24 de maio de 2012 - 09:19

Autor: Roberto Piscitelli  – Economista, conselheiro do Conselho Federal de Economia (Cofecon) e servidor público. Correio Braziliense – 24/05/2012

Com várias décadas de atraso, foi aprovada a Lei de Acesso à Informação, que, a bem da verdade, nem deveria ser uma lei. De qualquer modo, é justa a expectativa de que se mude a cultura secular em que cada órgão e entidade da Administração constitui inexpugnável caixa-preta.

A pretexto ou não dessa lei, agentes políticos e dirigentes públicos se apressam em determinar a mais ampla divulgação da remuneração e demais informações pessoais de cada servidor. Criou-se mesmo certo clima de histeria, como se, finalmente, os “vilões” da República pudessem ser expostos à execração pública.

É possível que muita gente não saiba que a vida dos servidores já é há muito tempo devassada. Somos obrigados a apresentar pelo menos anualmente cópia integral (numa interpretação equivocada da legislação de 1993) de nossas declarações de rendimentos ou a autorizar a quebra de nosso sigilo fiscal, não só perante a Receita, mas também os diversos órgãos de controle e a uma porção de burocratas bisbilhoteiros lotados nos órgãos de pessoal de nossas repartições.

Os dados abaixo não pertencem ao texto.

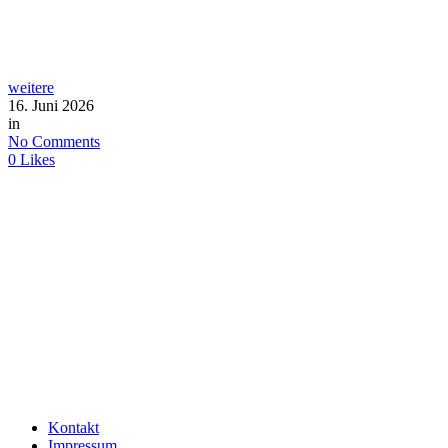
weitere
16. Juni 2026
in
No Comments
0
Likes
Kontakt
Impressum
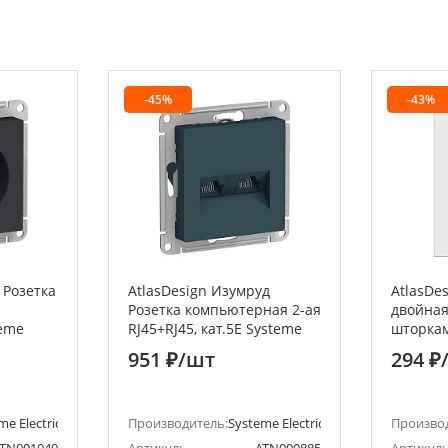
-45%
-43%
 Розетка
AtlasDesign Изумруд
AtlasDe
Розетка компьютерная 2-ая
двойная
teme
RJ45+RJ45, кат.5E Systeme
шторкам
lectric)
Electric (Schneider Electric)
Systeme 
951 ₽
/шт
294 ₽
Electric)
me Electric (ранее Schneider Electric)
Производитель:
Systeme Electric (ранее Schneider Ele
Произво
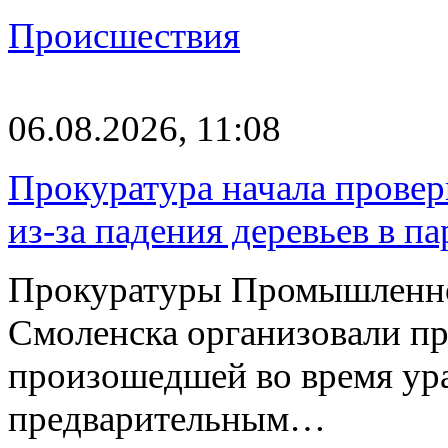
Происшествия
06.08.2026, 11:08
Прокуратура начала провер
из-за падения деревьев в п
Прокуратуры Промышленно
Смоленска организовали пр
произошедшей во время ураг
предварительным…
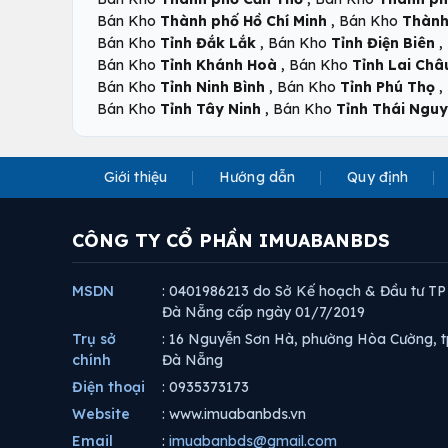
,
Bán Kho
Thành phố Hồ Chí Minh
Bán Kho
Thành
,
,
Bán Kho
Tỉnh Đắk Lắk
Bán Kho
Tỉnh Điện Biên
,
Bán Kho
Tỉnh Khánh Hoà
Bán Kho
Tỉnh Lai Châ
,
,
Bán Kho
Tỉnh Ninh Bình
Bán Kho
Tỉnh Phú Thọ
,
Bán Kho
Tỉnh Tây Ninh
Bán Kho
Tỉnh Thái Ngu
Giới thiệu
Hướng dẫn
Quy định
CÔNG TY CỔ PHẦN IMUABANBDS
MSDN
: 0401986213 do Sở Kế hoạch & Đầu tư TP
Đà Nẵng cấp ngày 01/7/2019
Trụ sở
: 16 Nguyễn Sơn Hà, phường Hòa Cường, t
chính
Đà Nẵng
Điện thoại
: 0935373173
Website
: www.imuabanbds.vn
Email
:
imuabanbds@gmail.com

Nossos vencimentos e vantagens são divulgados nos editais de concursos públicos e nas tabelas divulgadas regularmente no Diário Oficial. Aliás, o ingresso no serviço público para os que estão dispostos ou em condições de se submeter às verdadeiras maratonas em que se transformaram os concursos públicos ainda é um dos processos mais democráticos em uma sociedade de ricos e pobres, para quem estudou em escola pública ou com ensino gratuito, independentemente de raça ou cor.

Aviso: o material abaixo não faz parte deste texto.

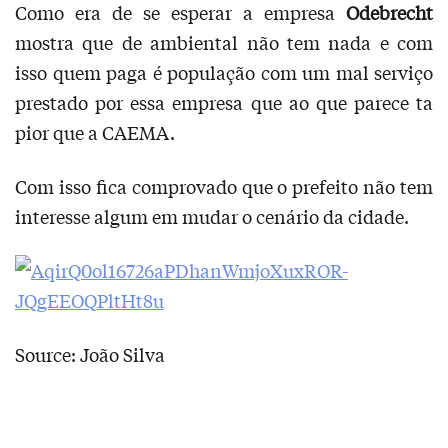
Como era de se esperar a empresa
Odebrecht
mostra que de ambiental não tem nada e com
isso quem paga é população com um mal serviço
prestado por essa empresa que ao que parece ta
pior que a CAEMA.
Com isso fica comprovado que o prefeito não tem
interesse algum em mudar o cenário da cidade.
Source: João Silva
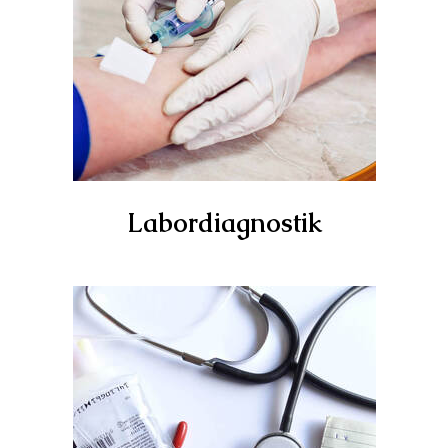
Labordiagnostik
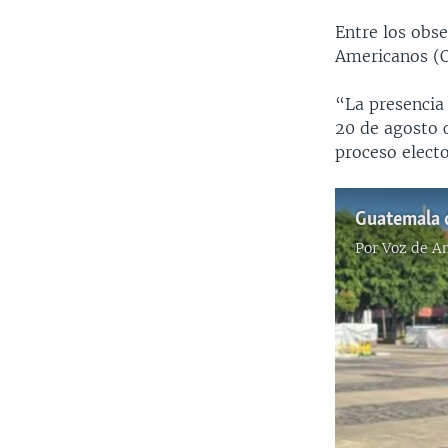
Entre los obs
Americanos (O
“La presencia
20 de agosto c
proceso electo
Por
Voz de A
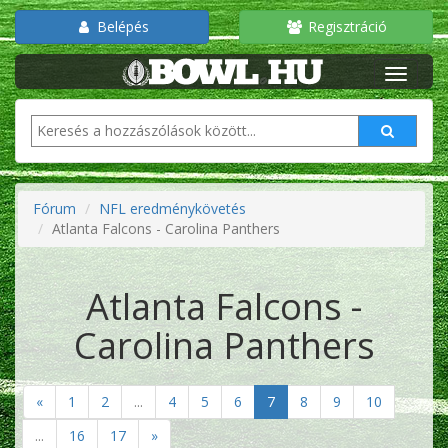
Belépés
Regisztráció
Fórum
NFL eredménykövetés
Atlanta Falcons - Carolina Panthers
Atlanta Falcons -
Carolina Panthers
«
1
2
...
4
5
6
7
8
9
10
...
16
17
»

É também provável que poucos saibam que o salário líquido corresponde a algo em torno de 60% do salário bruto para as faixas de remuneração mais elevada. A anunciada publicação da identidade e o detalhamento (essa é a grande questão!) da remuneração individual não é, decididamente, prova de transparência, mas de invasão da privacidade. De agora em diante, não haverá mais sigilo fiscal para os servidores públicos que, certamente, se sentirão absolutamente seguros em um país dominado pela criminalidade e pela impunidade.

Mas não é só isso. Imaginem o constrangimento de cada um de nós diante dos familiares, dos vizinhos, dos empregados. Mais: imaginem os erros frequentes, comuns nas circunstâncias, provocarão situações absurdas com a divulgação desse tipo de dados, em particular quando houver rendimentos recebidos acumuladamente ou resultantes de disputas administrativas ou judiciais, até mesmo em razão de férias, 13º salário e tantas outras situações fora da normalidade. Sem dúvida, acabou-se de criar o melhor cadastro positivo para o planejamento das  organizações de sequestros relâmpagos ou prolongados: excelente relação custo-benefício.

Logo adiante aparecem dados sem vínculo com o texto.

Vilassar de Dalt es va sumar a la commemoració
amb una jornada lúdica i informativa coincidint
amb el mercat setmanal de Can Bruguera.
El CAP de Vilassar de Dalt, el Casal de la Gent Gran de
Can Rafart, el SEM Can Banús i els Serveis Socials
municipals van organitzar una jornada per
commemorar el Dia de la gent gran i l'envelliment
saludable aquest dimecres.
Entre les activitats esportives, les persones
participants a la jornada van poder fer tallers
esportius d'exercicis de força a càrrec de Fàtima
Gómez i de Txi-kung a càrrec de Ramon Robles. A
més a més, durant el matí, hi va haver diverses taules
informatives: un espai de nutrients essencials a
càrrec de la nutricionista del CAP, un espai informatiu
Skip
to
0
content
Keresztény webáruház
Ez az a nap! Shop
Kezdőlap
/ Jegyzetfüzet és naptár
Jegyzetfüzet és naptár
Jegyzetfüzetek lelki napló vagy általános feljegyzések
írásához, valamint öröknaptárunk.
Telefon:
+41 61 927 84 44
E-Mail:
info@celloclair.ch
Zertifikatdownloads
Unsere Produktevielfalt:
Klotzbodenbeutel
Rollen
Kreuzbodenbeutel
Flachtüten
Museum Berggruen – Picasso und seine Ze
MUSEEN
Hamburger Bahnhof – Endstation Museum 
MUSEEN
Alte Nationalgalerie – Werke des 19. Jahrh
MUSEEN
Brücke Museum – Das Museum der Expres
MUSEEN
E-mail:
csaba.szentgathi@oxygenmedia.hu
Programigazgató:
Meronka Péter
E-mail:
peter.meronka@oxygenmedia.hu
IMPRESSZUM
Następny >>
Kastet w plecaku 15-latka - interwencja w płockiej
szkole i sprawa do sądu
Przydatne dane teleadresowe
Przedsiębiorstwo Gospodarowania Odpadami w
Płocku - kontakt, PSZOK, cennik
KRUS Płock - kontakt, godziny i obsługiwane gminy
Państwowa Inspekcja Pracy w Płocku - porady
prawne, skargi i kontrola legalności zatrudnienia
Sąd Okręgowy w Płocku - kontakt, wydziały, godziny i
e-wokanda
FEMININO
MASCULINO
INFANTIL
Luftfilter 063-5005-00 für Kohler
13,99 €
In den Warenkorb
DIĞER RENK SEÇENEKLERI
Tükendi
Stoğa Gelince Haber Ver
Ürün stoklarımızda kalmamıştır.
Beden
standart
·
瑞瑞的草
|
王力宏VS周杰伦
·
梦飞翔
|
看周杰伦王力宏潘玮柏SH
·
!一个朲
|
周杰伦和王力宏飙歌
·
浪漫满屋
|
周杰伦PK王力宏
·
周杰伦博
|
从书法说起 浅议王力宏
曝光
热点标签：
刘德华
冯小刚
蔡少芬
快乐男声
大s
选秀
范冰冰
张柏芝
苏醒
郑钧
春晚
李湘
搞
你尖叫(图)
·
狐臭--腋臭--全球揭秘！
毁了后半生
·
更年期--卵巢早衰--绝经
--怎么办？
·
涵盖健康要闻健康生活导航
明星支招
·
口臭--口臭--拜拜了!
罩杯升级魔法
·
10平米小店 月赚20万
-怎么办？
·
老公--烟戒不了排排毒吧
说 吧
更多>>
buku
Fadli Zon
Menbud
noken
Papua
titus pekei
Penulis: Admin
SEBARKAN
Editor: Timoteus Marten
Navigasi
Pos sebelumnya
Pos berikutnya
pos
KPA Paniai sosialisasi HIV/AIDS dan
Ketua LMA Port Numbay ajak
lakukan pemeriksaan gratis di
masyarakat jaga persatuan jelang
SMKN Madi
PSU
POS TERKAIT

Pode ser, até, que, com a divulgação desses dados, a população possa saber que muitos figurões da República não dependem apenas das remunerações explícitas, constantes dos contracheques do órgão ou entidade onde trabalhem. Apesar das dificuldades para estimar os salários ou benefícios indiretos, quem sabe se poderá ter conhecimento dos ganhos com representações e participação em órgãos colegiados, do setor público e privado.

Quem dera que se pudesse aproveitar a oportunidade para divulgar os valores que a administração paga aos seus muitos fornecedores e prestadores de serviços, pessoas físicas e jurídicas, e a inúmeras organizações, de fins lucrativos ou não, mediante as mais diferentes modalidades.

Quem sabe, enfim, não seja esta a ocasião para publicar os nomes, endereços, CPFs/CNPJs dos devedores de tributos e dos caloteiros dos bancos públicos. Afinal, se é obrigatória a divulgação da remuneração dos que são credores da administração, pelos serviços prestados, com muito mais razão a população deveria saber quem são os devedores e beneficiários de recursos que são pagos pelos cofres públicos ou que deixam de ser pagos aos cofres públicos, mas que são devidos pelos demais contribuintes e pelos cidadãos em geral.